Bölümle ilgili ufak ama çarpıcı bir not: Kenny’nin zararlı yazılımları silmek için indirdiği programın adı “Shrive”. Yani “günah çıkarma.”
Şarkılara gelince ise karşımıza önce Jess Glynne “Don’t Be So Hard On Yourself” ile çıkıyor, ardından Radiohead tüyleri diken diken yapan bir kapanış yapıyor.
Bölüm 4 : San Junipero
Bir parti kasabasına uzanıyoruz ve o parti kasabasında geçen yıllara, şarkılara, payetlere, vatkalara, neon ışıklara… Sezonun belki de en naif bölümü olan San Junipero’nun diğer bölümlerden oldukça farklı bir havası ve akışı var.
Bittiğinde ise insanda hafif bir burukluk bırakıyor, bir de harika bir playlist!
Bölümde yer alan şarkılar kadar bölüme ilham kaynağı olan; ama bir şekilde yer almayan şarkıların listesi de oldukça kabarık. Öyle ki, Brooker dayanamayarak bir playlist yayınlamış bile.
Bölümle en çok özdeşleştiğini düşündüğüm şarkı elbette ki Belinda Carlise’den “Heaven Is a Place On Earth”.
Onun dışında kimler yok ki The Smiths, Pixies, Simple Minds, T’pau, Kylie Minogue.
Son olarak, bölümde gece 12.00 olmadan önce çalan birkaç saniyelik bir müzik var; her şey tamamen kaybolmadan biraz önce. Bu mükemmel listeye haksızlık olmayacaksa eğer, o kısacık müziğin de harika olduğunu söylemeden geçemeyeceğim. Hissettirdiklerini tarfif etmesi zor; hem bir belirsizlik hem de bir rahatlama duygusu. Her şeyin kötüye gideceğinin bilinmesine rağmen bunu kabullenmenin verdiği ferahlama gibi bir şey. Oldukça karmaşık.
Bölüm 5 : Men Against Fire
Sezonun sonuna yaklaşırken, neon renkler geride kalıyor ve siyah bir atmosfere bulanıyoruz. Savaş teknikleri konusunda da teknoloji oldukça ilerlemiştir ve en önemli sorunun cevabı bulunarak uygulamaya geçilmiştir:
Bir insanı öldürmek için başka bir insan nasıl ikna edilebilir?
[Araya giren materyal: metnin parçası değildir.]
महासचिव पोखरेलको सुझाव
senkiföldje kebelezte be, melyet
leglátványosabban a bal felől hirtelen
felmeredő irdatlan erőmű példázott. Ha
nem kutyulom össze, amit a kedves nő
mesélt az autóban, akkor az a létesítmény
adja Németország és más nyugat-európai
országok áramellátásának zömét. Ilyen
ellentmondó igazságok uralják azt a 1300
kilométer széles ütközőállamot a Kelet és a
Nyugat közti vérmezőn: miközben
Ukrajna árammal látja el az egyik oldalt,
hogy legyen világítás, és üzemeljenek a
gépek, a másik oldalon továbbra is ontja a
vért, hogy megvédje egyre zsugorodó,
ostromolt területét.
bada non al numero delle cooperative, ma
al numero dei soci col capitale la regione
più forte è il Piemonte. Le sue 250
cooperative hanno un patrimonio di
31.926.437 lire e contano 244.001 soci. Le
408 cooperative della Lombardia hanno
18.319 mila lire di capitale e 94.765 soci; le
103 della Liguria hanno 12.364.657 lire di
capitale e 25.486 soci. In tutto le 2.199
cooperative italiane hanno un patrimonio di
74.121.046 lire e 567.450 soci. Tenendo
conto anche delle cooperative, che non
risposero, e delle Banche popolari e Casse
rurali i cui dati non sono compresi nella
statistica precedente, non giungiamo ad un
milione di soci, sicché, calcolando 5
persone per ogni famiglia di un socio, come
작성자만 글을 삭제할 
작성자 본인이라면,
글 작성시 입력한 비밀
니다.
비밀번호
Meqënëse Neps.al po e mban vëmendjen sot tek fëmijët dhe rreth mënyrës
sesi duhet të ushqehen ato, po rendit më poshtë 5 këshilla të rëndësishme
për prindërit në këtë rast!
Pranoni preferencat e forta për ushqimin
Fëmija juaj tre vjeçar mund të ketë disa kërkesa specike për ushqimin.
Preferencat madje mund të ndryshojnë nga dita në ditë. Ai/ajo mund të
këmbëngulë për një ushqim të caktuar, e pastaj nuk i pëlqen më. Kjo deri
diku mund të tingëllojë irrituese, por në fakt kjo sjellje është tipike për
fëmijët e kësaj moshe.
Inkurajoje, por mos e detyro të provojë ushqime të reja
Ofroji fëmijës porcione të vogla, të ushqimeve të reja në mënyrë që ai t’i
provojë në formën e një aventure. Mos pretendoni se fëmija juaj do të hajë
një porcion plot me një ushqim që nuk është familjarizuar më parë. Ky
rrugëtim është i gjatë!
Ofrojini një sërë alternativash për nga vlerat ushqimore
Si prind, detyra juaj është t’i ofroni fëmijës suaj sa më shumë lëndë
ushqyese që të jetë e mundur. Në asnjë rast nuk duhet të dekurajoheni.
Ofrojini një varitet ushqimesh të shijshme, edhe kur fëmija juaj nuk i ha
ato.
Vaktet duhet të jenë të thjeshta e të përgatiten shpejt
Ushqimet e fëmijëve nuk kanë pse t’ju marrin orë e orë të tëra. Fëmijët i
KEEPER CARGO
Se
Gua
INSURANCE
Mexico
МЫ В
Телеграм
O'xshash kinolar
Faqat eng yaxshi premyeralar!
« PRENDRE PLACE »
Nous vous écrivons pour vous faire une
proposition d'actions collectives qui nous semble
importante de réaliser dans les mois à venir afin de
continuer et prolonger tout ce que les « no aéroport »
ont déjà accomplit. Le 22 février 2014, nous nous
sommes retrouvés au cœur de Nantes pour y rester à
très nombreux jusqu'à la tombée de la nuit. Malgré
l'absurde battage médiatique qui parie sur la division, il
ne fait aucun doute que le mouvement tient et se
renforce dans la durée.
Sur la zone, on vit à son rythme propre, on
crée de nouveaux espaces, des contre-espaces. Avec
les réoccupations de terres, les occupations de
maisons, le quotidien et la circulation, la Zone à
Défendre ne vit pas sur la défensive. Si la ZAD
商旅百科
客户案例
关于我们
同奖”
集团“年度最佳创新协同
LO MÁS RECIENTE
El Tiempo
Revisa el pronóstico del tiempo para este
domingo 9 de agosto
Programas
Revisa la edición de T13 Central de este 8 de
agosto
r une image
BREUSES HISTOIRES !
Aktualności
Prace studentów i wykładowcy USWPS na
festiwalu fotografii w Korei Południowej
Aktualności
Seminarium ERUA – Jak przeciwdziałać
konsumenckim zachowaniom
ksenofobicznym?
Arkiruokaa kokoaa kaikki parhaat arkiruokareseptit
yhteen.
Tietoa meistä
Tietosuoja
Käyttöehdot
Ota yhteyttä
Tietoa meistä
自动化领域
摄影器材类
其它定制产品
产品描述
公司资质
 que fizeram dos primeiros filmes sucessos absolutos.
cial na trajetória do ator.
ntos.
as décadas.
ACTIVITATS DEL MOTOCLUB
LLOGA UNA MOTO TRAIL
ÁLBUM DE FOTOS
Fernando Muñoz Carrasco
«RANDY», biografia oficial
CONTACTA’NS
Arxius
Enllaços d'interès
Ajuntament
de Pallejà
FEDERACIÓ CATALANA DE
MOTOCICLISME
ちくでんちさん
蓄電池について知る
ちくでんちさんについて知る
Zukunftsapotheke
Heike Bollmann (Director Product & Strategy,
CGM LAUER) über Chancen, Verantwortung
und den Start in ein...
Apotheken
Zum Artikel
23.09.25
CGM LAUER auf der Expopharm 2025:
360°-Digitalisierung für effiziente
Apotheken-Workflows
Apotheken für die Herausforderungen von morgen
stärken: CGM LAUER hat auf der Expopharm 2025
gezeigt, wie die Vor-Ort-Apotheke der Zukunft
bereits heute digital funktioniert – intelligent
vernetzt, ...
Bölümün kapanış müziği Ben Salisbury ve Geoff Barrow’dan geliyor.
Bölüm 6 : Hated in the Nation
Korkunç şeyler her gün olur ve bunları yargılamak kolaydır. Bu yargılamalar haklı veya haksız olabilir; kimi zaman da hak edilmeyecek derecede acımasız. Ama korkunç şeyler varken ve tüm korkunçluklarıyla baş köşede dururlarken bu yargılamalara kim kulak asar ki? Adil olup olmamalarının bir önemi kalmaz; çünkü tüm bu yorumlar bir insanın kafası karışık olduğunda beynine üşüşen onlarca, hatta yüzlerce düşünce gibidirler. Hiçbiri tek başına dikkate alınacak kadar değerli değildir ve bir süre sonra unutulur.
İşte bu bölümde, her bir düşünce ve yorum dikkate alınacak ve bir süre sonra unutulmayacak kadar değerli.
Enya ile biraz huzur; sonra Alev Lenz ile huzurumuz yeterince kaçıyor zaten.